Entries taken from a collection
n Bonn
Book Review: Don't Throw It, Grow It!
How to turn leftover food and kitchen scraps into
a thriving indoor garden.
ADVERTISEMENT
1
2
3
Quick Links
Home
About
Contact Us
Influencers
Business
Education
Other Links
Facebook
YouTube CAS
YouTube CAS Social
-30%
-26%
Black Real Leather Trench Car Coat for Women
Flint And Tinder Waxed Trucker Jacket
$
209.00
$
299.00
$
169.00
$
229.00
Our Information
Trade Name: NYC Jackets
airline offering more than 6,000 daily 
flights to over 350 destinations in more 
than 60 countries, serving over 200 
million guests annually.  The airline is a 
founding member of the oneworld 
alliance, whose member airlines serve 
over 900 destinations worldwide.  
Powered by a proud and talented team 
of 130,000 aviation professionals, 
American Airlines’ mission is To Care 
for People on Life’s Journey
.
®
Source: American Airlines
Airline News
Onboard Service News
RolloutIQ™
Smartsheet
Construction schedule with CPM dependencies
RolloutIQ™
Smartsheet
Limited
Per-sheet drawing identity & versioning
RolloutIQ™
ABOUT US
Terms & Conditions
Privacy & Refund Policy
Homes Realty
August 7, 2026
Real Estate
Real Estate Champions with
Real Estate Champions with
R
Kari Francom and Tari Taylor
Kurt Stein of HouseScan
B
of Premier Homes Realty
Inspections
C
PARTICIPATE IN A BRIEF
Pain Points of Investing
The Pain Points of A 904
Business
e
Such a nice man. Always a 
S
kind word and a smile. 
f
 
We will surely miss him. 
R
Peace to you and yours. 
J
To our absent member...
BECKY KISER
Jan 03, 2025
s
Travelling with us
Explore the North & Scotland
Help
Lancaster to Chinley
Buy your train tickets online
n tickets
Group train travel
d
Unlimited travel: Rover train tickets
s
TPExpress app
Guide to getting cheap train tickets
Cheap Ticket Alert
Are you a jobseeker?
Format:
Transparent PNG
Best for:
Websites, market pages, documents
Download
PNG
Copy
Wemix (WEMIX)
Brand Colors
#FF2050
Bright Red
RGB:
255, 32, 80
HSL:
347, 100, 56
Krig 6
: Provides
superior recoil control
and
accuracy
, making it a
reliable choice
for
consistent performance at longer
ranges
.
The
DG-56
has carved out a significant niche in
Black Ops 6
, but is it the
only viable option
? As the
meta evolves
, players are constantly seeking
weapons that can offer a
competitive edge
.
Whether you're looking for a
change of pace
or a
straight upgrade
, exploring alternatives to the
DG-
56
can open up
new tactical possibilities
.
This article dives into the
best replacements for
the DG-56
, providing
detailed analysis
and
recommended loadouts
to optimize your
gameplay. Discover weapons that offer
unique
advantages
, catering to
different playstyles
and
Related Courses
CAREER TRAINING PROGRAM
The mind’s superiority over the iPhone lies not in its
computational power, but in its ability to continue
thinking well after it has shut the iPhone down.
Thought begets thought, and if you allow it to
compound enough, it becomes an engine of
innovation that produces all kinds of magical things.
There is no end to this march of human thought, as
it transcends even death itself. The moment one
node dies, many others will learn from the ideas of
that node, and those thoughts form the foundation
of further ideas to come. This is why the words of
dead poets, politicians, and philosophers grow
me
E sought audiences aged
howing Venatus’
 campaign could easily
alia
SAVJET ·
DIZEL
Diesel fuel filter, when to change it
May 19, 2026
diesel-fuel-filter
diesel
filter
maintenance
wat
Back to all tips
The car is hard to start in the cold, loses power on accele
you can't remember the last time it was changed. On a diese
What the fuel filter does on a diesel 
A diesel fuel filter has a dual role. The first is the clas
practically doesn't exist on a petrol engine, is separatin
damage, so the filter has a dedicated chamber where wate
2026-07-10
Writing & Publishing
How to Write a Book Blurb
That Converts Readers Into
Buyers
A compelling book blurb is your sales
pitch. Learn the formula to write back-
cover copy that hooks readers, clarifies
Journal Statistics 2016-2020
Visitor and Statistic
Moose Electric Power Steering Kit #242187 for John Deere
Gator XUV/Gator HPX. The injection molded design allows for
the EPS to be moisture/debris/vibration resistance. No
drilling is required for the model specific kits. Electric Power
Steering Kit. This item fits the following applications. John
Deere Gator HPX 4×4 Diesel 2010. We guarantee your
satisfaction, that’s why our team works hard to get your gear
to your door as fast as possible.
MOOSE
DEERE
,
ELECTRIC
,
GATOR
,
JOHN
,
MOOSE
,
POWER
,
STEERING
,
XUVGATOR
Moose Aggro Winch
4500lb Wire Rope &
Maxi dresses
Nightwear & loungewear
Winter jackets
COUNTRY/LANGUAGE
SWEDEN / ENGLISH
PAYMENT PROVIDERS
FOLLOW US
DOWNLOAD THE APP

■ Exercise details ■
Down to the last line, copy the entries above exactly.

■ Output for this exercise ■
n Bonn
Book Review: Don't Throw It, Grow It!
How to turn leftover food and kitchen scraps into
a thriving indoor garden.
ADVERTISEMENT
1
2
3
Quick Links
Home
About
Contact Us
Influencers
Business
Education
Other Links
Facebook
YouTube CAS
YouTube CAS Social
-30%
-26%
Black Real Leather Trench Car Coat for Women
Flint And Tinder Waxed Trucker Jacket
$
209.00
$
299.00
$
169.00
$
229.00
Our Information
Trade Name: NYC Jackets
airline offering more than 6,000 daily 
flights to over 350 destinations in more 
than 60 countries, serving over 200 
million guests annually.  The airline is a 
founding member of the oneworld 
alliance, whose member airlines serve 
over 900 destinations worldwide.  
Powered by a proud and talented team 
of 130,000 aviation professionals, 
American Airlines’ mission is To Care 
for People on Life’s Journey
.
®
Source: American Airlines
Airline News
Onboard Service News
RolloutIQ™
Smartsheet
Construction schedule with CPM dependencies
RolloutIQ™
Smartsheet
Limited
Per-sheet drawing identity & versioning
RolloutIQ™
ABOUT US
Terms & Conditions
Privacy & Refund Policy
Homes Realty
August 7, 2026
Real Estate
Real Estate Champions with
Real Estate Champions with
R
Kari Francom and Tari Taylor
Kurt Stein of HouseScan
B
of Premier Homes Realty
Inspections
C
PARTICIPATE IN A BRIEF
Pain Points of Investing
The Pain Points of A 904
Business
e
Such a nice man. Always a 
S
kind word and a smile. 
f
 
We will surely miss him. 
R
Peace to you and yours. 
J
To our absent member...
BECKY KISER
Jan 03, 2025
s
Travelling with us
Explore the North & Scotland
Help
Lancaster to Chinley
Buy your train tickets online
n tickets
Group train travel
d
Unlimited travel: Rover train tickets
s
TPExpress app
Guide to getting cheap train tickets
Cheap Ticket Alert
Are you a jobseeker?
Format:
Transparent PNG
Best for:
Websites, market pages, documents
Download
PNG
Copy
Wemix (WEMIX)
Brand Colors
#FF2050
Bright Red
RGB:
255, 32, 80
HSL:
347, 100, 56
Krig 6
: Provides
superior recoil control
and
accuracy
, making it a
reliable choice
for
consistent performance at longer
ranges
.
The
DG-56
has carved out a significant niche in
Black Ops 6
, but is it the
only viable option
? As the
meta evolves
, players are constantly seeking
weapons that can offer a
competitive edge
.
Whether you're looking for a
change of pace
or a
straight upgrade
, exploring alternatives to the
DG-
56
can open up
new tactical possibilities
.
This article dives into the
best replacements for
the DG-56
, providing
detailed analysis
and
recommended loadouts
to optimize your
gameplay. Discover weapons that offer
unique
advantages
, catering to
different playstyles
and
Related Courses
CAREER TRAINING PROGRAM
The mind’s superiority over the iPhone lies not in its
computational power, but in its ability to continue
thinking well after it has shut the iPhone down.
Thought begets thought, and if you allow it to
compound enough, it becomes an engine of
innovation that produces all kinds of magical things.
There is no end to this march of human thought, as
it transcends even death itself. The moment one
node dies, many others will learn from the ideas of
that node, and those thoughts form the foundation
of further ideas to come. This is why the words of
dead poets, politicians, and philosophers grow
me
E sought audiences aged
howing Venatus’
 campaign could easily
alia
SAVJET ·
DIZEL
Diesel fuel filter, when to change it
May 19, 2026
diesel-fuel-filter
diesel
filter
maintenance
wat
Back to all tips
The car is hard to start in the cold, loses power on accele
you can't remember the last time it was changed. On a diese
What the fuel filter does on a diesel 
A diesel fuel filter has a dual role. The first is the clas
practically doesn't exist on a petrol engine, is separatin
damage, so the filter has a dedicated chamber where wate
2026-07-10
Writing & Publishing
How to Write a Book Blurb
That Converts Readers Into
Buyers
A compelling book blurb is your sales
pitch. Learn the formula to write back-
cover copy that hooks readers, clarifies
Journal Statistics 2016-2020
Visitor and Statistic
Moose Electric Power Steering Kit #242187 for John Deere
Gator XUV/Gator HPX. The injection molded design allows for
the EPS to be moisture/debris/vibration resistance. No
drilling is required for the model specific kits. Electric Power
Steering Kit. This item fits the following applications. John
Deere Gator HPX 4×4 Diesel 2010. We guarantee your
satisfaction, that’s why our team works hard to get your gear
to your door as fast as possible.
MOOSE
DEERE
,
ELECTRIC
,
GATOR
,
JOHN
,
MOOSE
,
POWER
,
STEERING
,
XUVGATOR
Moose Aggro Winch
4500lb Wire Rope &
Maxi dresses
Nightwear & loungewear
Winter jackets
COUNTRY/LANGUAGE
SWEDEN / ENGLISH
PAYMENT PROVIDERS
FOLLOW US
DOWNLOAD THE APP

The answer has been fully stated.